● Given data
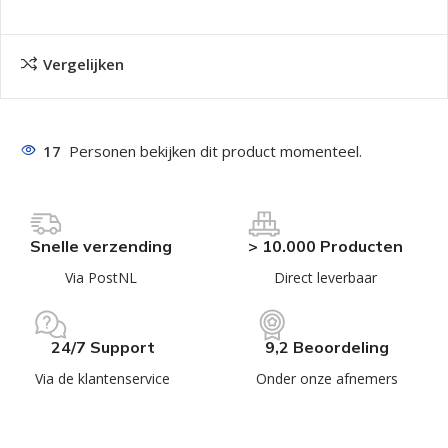
Vergelijken
17
Personen bekijken dit product momenteel.
Snelle verzending
> 10.000 Producten
Via PostNL
Direct leverbaar
24/7 Support
9,2 Beoordeling
Via de klantenservice
Onder onze afnemers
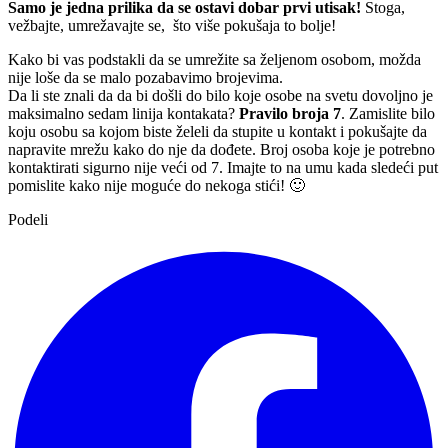
Samo je jedna prilika da se ostavi dobar prvi utisak!
Stoga,
vežbajte, umrežavajte se, što više pokušaja to bolje!
Kako bi vas podstakli da se umrežite sa željenom osobom, možda
nije loše da se malo pozabavimo brojevima.
Da li ste znali da da bi došli do bilo koje osobe na svetu dovoljno je
maksimalno sedam linija kontakata?
Pravilo broja 7
. Zamislite bilo
koju osobu sa kojom biste želeli da stupite u kontakt i pokušajte da
napravite mrežu kako do nje da dođete. Broj osoba koje je potrebno
kontaktirati sigurno nije veći od 7. Imajte to na umu kada sledeći put
pomislite kako nije moguće do nekoga stići! 🙂
Podeli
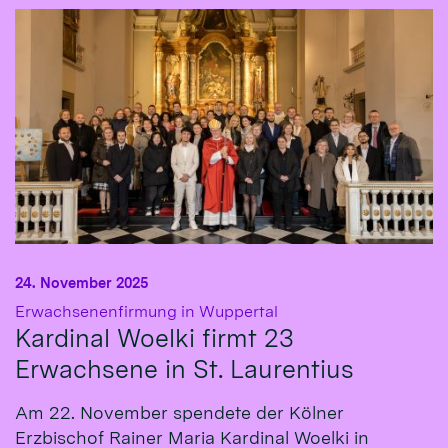
24. November 2025
:
Erwachsenenfirmung in Wuppertal
Kardinal Woelki firmt 23
Erwachsene in St. Laurentius
Am 22. November spendete der Kölner
Erzbischof Rainer Maria Kardinal Woelki in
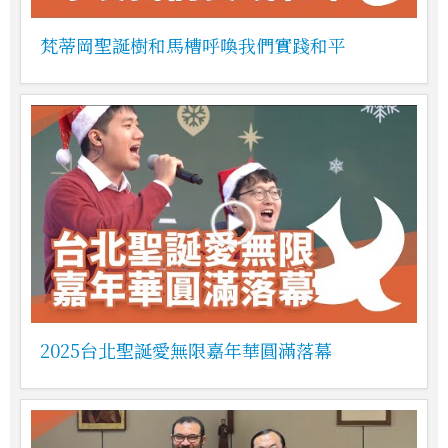
梵蒂岡聖誕樹和馬槽呼喚我們實踐和平
2025台北聖誕愛無限嘉年華圓滿落幕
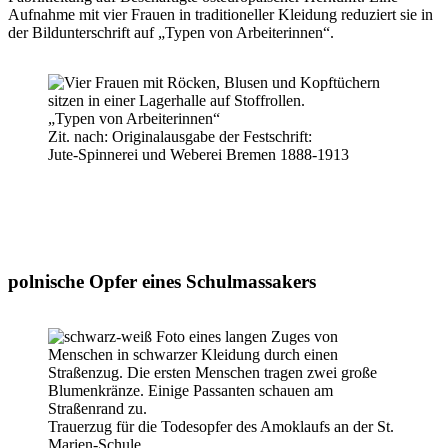
Aufnahme mit vier Frauen in traditioneller Kleidung reduziert sie in
der Bildunterschrift auf „Typen von Arbeiterinnen“.
„Typen von Arbeiterinnen“
Zit. nach: Originalausgabe der Festschrift:
Jute-Spinnerei und Weberei Bremen 1888-1913
polnische Opfer eines Schulmassakers
Trauerzug für die Todesopfer des Amoklaufs an der St.
Marien-Schule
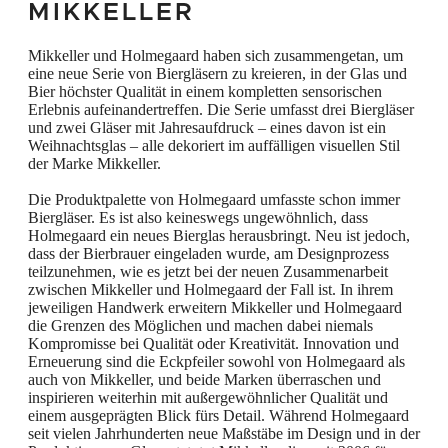
MIKKELLER
Kreativität Kompromisse ein. Innovation und
Erneuerung sind die Eckpfeiler von
Mikkeller und Holmegaard haben sich zusammengetan, um
eine neue Serie von Biergläsern zu kreieren, in der Glas und
Holmegaard und Mikkeller, und beide Marken
Bier höchster Qualität in einem kompletten sensorischen
Erlebnis aufeinandertreffen. Die Serie umfasst drei Biergläser
überraschen und inspirieren immer wieder
und zwei Gläser mit Jahresaufdruck – eines davon ist ein
mit ihrer außergewöhnlichen Qualität und
Weihnachtsglas – alle dekoriert im auffälligen visuellen Stil
der Marke Mikkeller.
ihrem guten Auge fürs Detail. Holmegaard ist
Die Produktpalette von Holmegaard umfasste schon immer
seit vielen Generationen dafür bekannt,
Biergläser. Es ist also keineswegs ungewöhnlich, dass
Spiegelungen in Glas zu erzeugen, und die
Holmegaard ein neues Bierglas herausbringt. Neu ist jedoch,
dass der Bierbrauer eingeladen wurde, am Designprozess
Kollektion mit Biergläsern von Holmegaard x
teilzunehmen, wie es jetzt bei der neuen Zusammenarbeit
zwischen Mikkeller und Holmegaard der Fall ist. In ihrem
Mikkeller ist die perfekte Geschenkidee für
jeweiligen Handwerk erweitern Mikkeller und Holmegaard
Bierliebhaber. Serviert in speziell
die Grenzen des Möglichen und machen dabei niemals
Kompromisse bei Qualität oder Kreativität. Innovation und
entworfenen Gläsern erleben Sie sowohl das
Erneuerung sind die Eckpfeiler sowohl von Holmegaard als
auch von Mikkeller, und beide Marken überraschen und
individuelle Bier als auch das volle Potenzial
inspirieren weiterhin mit außergewöhnlicher Qualität und
des Glases.
einem ausgeprägten Blick fürs Detail. Während Holmegaard
seit vielen Jahrhunderten neue Maßstäbe im Design und in der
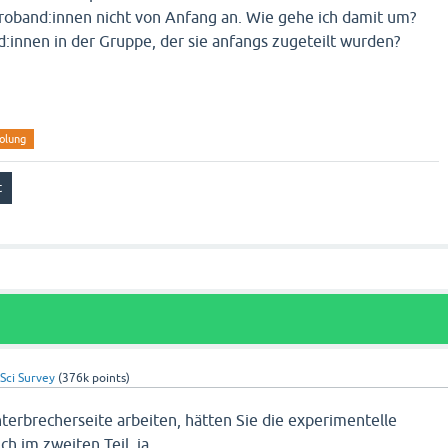
Proband:innen nicht von Anfang an. Wie gehe ich damit um?
:innen in der Gruppe, der sie anfangs zugeteilt wurden?
olung
Sci Survey
(
376k
points)
terbrecherseite arbeiten, hätten Sie die experimentelle
 im zweiten Teil, ja.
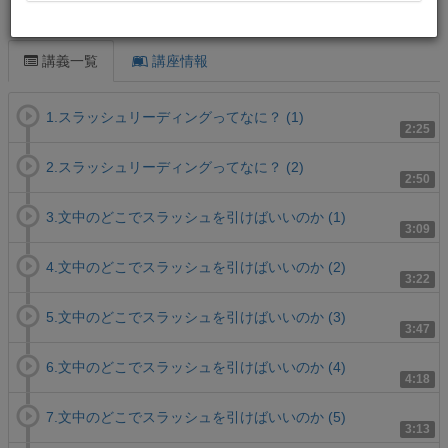
この講義について
講義一覧
講座情報
1.スラッシュリーディングってなに？ (1)
2:25
2.スラッシュリーディングってなに？ (2)
2:50
3.文中のどこでスラッシュを引けばいいのか (1)
3:09
4.文中のどこでスラッシュを引けばいいのか (2)
3:22
5.文中のどこでスラッシュを引けばいいのか (3)
3:47
6.文中のどこでスラッシュを引けばいいのか (4)
4:18
7.文中のどこでスラッシュを引けばいいのか (5)
3:13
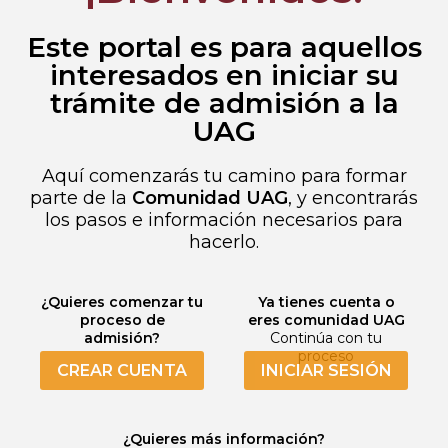
Este portal es para aquellos
interesados en iniciar su
trámite de admisión a la
UAG
Aquí comenzarás tu camino para formar
parte de la
Comunidad UAG
, y encontrarás
los pasos e información necesarios para
hacerlo.
¿Quieres comenzar tu
Ya tienes cuenta o
proceso de
eres comunidad UAG
admisión?
Continúa con tu
proceso
CREAR CUENTA
INICIAR SESIÓN
¿Quieres más información?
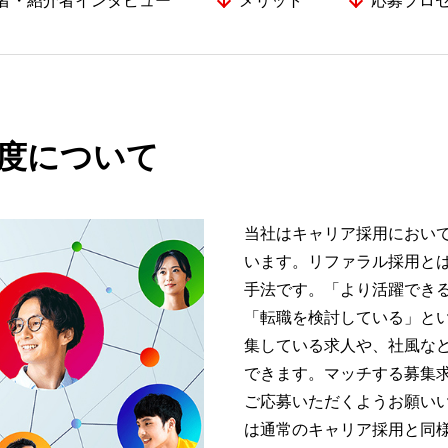
者・紹介者インタビュー
メリット
応募プロ
度について
当社はキャリア採用におい
います。リファラル採用と
手法です。「より活躍でき
「転職を検討している」と
集している求人や、社風な
できます。マッチする募集
ご応募いただくようお願い
は通常のキャリア採用と同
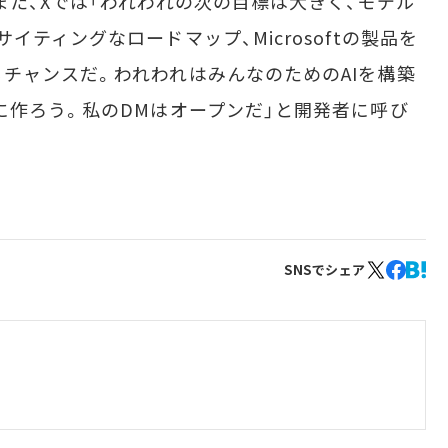
また、Xでは「われわれの次の目標は大きく、モデル
ティングなロードマップ、Microsoftの製品を
チャンスだ。われわれはみんなのためのAIを構築
に作ろう。私のDMはオープンだ」と開発者に呼び
SNSでシェア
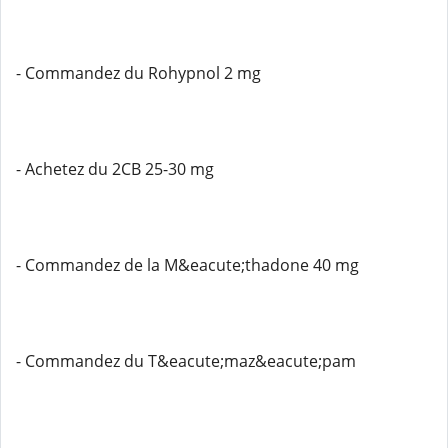
- Commandez du Rohypnol 2 mg
- Achetez du 2CB 25-30 mg
- Commandez de la M&eacute;thadone 40 mg
- Commandez du T&eacute;maz&eacute;pam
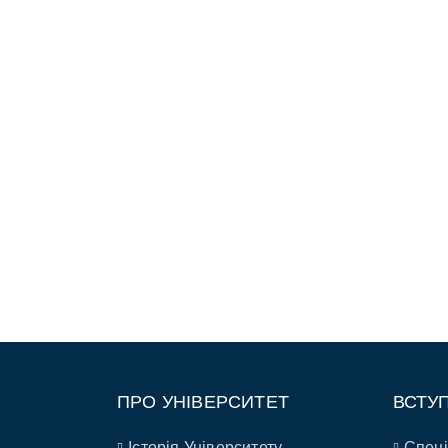
ПРО УНІВЕРСИТЕТ
ВСТУ
Історія Університету
Спеці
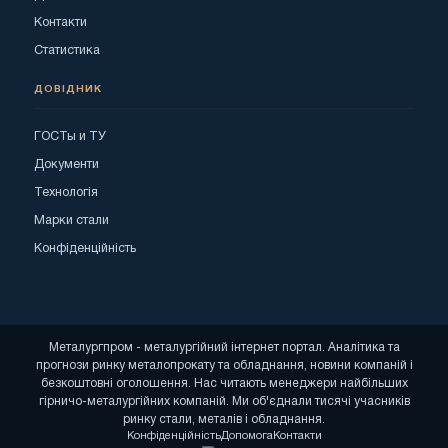
Контакти
Статистика
ДОВІДНИК
ГОСТы и ТУ
Документи
Технологія
Марки стали
Конфіденційність
Металургпром - металургійний інтернет портал. Аналітика та
прогнози ринку металопрокату та обладнання, новини компаній і
безкоштовні оголошення. Нас читають менеджери найбільших
гірничо-металургійних компаній. Ми об'єднали тисячі учасників
ринку стали, металів і обладнання.
Конфіденційність
Допомога
Контакти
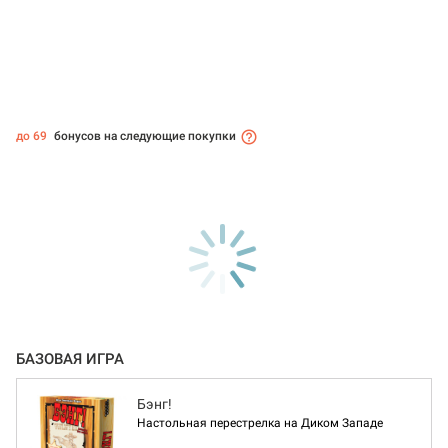
до 69
бонусов на следующие покупки
БАЗОВАЯ ИГРА
Бэнг!
Настольная перестрелка на Диком Западе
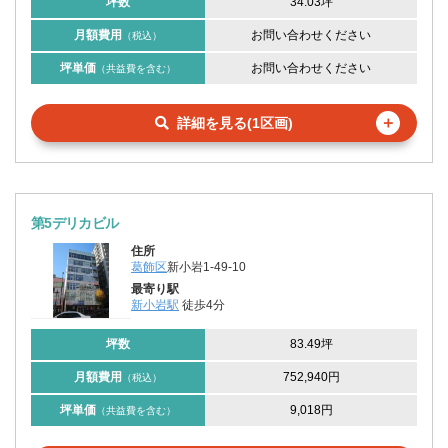
坪数
34.03坪
月額費用
お問い合わせください
（税込）
坪単価
お問い合わせください
（共益費を含む）
＋
詳細を見る(1区画)
第5デリカビル
住所
葛飾区
新小岩1-49-10
最寄り駅
新小岩駅
徒歩4分
坪数
83.49坪
月額費用
752,940円
（税込）
坪単価
9,018円
（共益費を含む）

● Required work
Return the data exactly. Pictures stay out.

● Output
Vergelijken
17
Personen bekijken dit product momenteel.
Snelle verzending
> 10.000 Producten
Via PostNL
Direct leverbaar
24/7 Support
9,2 Beoordeling
Via de klantenservice
Onder onze afnemers
Samo je jedna prilika da se ostavi dobar prvi utisak!
Stoga,
vežbajte, umrežavajte se, što više pokušaja to bolje!
Kako bi vas podstakli da se umrežite sa željenom osobom, možda
nije loše da se malo pozabavimo brojevima.
Da li ste znali da da bi došli do bilo koje osobe na svetu dovoljno je
maksimalno sedam linija kontakata?
Pravilo broja 7
. Zamislite bilo
koju osobu sa kojom biste želeli da stupite u kontakt i pokušajte da
napravite mrežu kako do nje da dođete. Broj osoba koje je potrebno
kontaktirati sigurno nije veći od 7. Imajte to na umu kada sledeći put
pomislite kako nije moguće do nekoga stići! 🙂
Podeli
24. November 2025
:
Erwachsenenfirmung in Wuppertal
Kardinal Woelki firmt 23
Erwachsene in St. Laurentius
Am 22. November spendete der Kölner
Erzbischof Rainer Maria Kardinal Woelki in
梵蒂岡聖誕樹和馬槽呼喚我們實踐和平
2025台北聖誕愛無限嘉年華圓滿落幕
Aufnahme mit vier Frauen in traditioneller Kleidung reduziert sie in
der Bildunterschrift auf „Typen von Arbeiterinnen“.
„Typen von Arbeiterinnen“
Zit. nach: Originalausgabe der Festschrift:
Jute-Spinnerei und Weberei Bremen 1888-1913
polnische Opfer eines Schulmassakers
Trauerzug für die Todesopfer des Amoklaufs an der St.
Marien-Schule
MIKKELLER
Kreativität Kompromisse ein. Innovation und
Erneuerung sind die Eckpfeiler von
Mikkeller und Holmegaard haben sich zusammengetan, um
eine neue Serie von Biergläsern zu kreieren, in der Glas und
Holmegaard und Mikkeller, und beide Marken
Bier höchster Qualität in einem kompletten sensorischen
Erlebnis aufeinandertreffen. Die Serie umfasst drei Biergläser
überraschen und inspirieren immer wieder
und zwei Gläser mit Jahresaufdruck – eines davon ist ein
mit ihrer außergewöhnlichen Qualität und
Weihnachtsglas – alle dekoriert im auffälligen visuellen Stil
der Marke Mikkeller.
ihrem guten Auge fürs Detail. Holmegaard ist
Die Produktpalette von Holmegaard umfasste schon immer
seit vielen Generationen dafür bekannt,
Biergläser. Es ist also keineswegs ungewöhnlich, dass
Spiegelungen in Glas zu erzeugen, und die
Holmegaard ein neues Bierglas herausbringt. Neu ist jedoch,
dass der Bierbrauer eingeladen wurde, am Designprozess
Kollektion mit Biergläsern von Holmegaard x
teilzunehmen, wie es jetzt bei der neuen Zusammenarbeit
zwischen Mikkeller und Holmegaard der Fall ist. In ihrem
Mikkeller ist die perfekte Geschenkidee für
jeweiligen Handwerk erweitern Mikkeller und Holmegaard
Bierliebhaber. Serviert in speziell
die Grenzen des Möglichen und machen dabei niemals
Kompromisse bei Qualität oder Kreativität. Innovation und
entworfenen Gläsern erleben Sie sowohl das
Erneuerung sind die Eckpfeiler sowohl von Holmegaard als
auch von Mikkeller, und beide Marken überraschen und
individuelle Bier als auch das volle Potenzial
inspirieren weiterhin mit außergewöhnlicher Qualität und
des Glases.
einem ausgeprägten Blick fürs Detail. Während Holmegaard
seit vielen Jahrhunderten neue Maßstäbe im Design und in der
Proband:innen nicht von Anfang an. Wie gehe ich damit um?
:innen in der Gruppe, der sie anfangs zugeteilt wurden?
olung
Sci Survey
(
376k
points)
terbrecherseite arbeiten, hätten Sie die experimentelle
 im zweiten Teil, ja.
この講義について
講義一覧
講座情報
1.スラッシュリーディングってなに？ (1)
2:25
2.スラッシュリーディングってなに？ (2)
2:50
3.文中のどこでスラッシュを引けばいいのか (1)
3:09
4.文中のどこでスラッシュを引けばいいのか (2)
3:22
5.文中のどこでスラッシュを引けばいいのか (3)
3:47
6.文中のどこでスラッシュを引けばいいのか (4)
4:18
7.文中のどこでスラッシュを引けばいいのか (5)
3:13
Este portal es para aquellos
interesados en iniciar su
trámite de admisión a la
UAG
Aquí comenzarás tu camino para formar
parte de la
Comunidad UAG
, y encontrarás
los pasos e información necesarios para
hacerlo.
¿Quieres comenzar tu
Ya tienes cuenta o
proceso de
eres comunidad UAG
admisión?
Continúa con tu
proceso
CREAR CUENTA
INICIAR SESIÓN
¿Quieres más información?
者・紹介者インタビュー
メリット
応募プロ
度について
当社はキャリア採用におい
います。リファラル採用と
手法です。「より活躍でき
「転職を検討している」と
集している求人や、社風な
できます。マッチする募集
ご応募いただくようお願い
は通常のキャリア採用と同
また、Xでは「われわれの次の目標は大きく、モデル
ティングなロードマップ、Microsoftの製品を
チャンスだ。われわれはみんなのためのAIを構築
に作ろう。私のDMはオープンだ」と開発者に呼び
SNSでシェア
- Commandez du Rohypnol 2 mg
- Achetez du 2CB 25-30 mg
- Commandez de la M&eacute;thadone 40 mg
- Commandez du T&eacute;maz&eacute;pam
ПРО УНІВЕРСИТЕТ
ВСТУ
Історія Університету
Спеці
Контакти
Статистика
ДОВІДНИК
ГОСТы и ТУ
Документи
Технологія
Марки стали
Конфіденційність
Металургпром - металургійний інтернет портал. Аналітика та
прогнози ринку металопрокату та обладнання, новини компаній і
безкоштовні оголошення. Нас читають менеджери найбільших
гірничо-металургійних компаній. Ми об'єднали тисячі учасників
ринку стали, металів і обладнання.
Конфіденційність
Допомога
Контакти
до 69
бонусов на следующие покупки
БАЗОВАЯ ИГРА
Бэнг!
Настольная перестрелка на Диком Западе
坪数
34.03坪
月額費用
お問い合わせください
（税込）
坪単価
お問い合わせください
（共益費を含む）
＋
詳細を見る(1区画)
第5デリカビル
住所
葛飾区
新小岩1-49-10
最寄り駅
新小岩駅
徒歩4分
坪数
83.49坪
月額費用
752,940円
（税込）
坪単価
9,018円
（共益費を含む）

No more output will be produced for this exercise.